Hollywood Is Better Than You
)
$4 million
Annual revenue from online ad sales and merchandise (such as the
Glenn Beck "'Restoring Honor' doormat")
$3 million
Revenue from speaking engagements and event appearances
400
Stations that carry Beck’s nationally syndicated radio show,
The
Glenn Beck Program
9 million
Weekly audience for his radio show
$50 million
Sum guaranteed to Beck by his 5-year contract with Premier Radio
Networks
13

### TASK PROMPT:
Quote only the lines from the one containing "Annual revenue from" through the final line of the records, with both ends included.

### ANSWER:
Annual revenue from online ad sales and merchandise (such as the
Glenn Beck "'Restoring Honor' doormat")
$3 million
Revenue from speaking engagements and event appearances
400
Stations that carry Beck’s nationally syndicated radio show,
The
Glenn Beck Program
9 million
Weekly audience for his radio show
$50 million
Sum guaranteed to Beck by his 5-year contract with Premier Radio
Networks
13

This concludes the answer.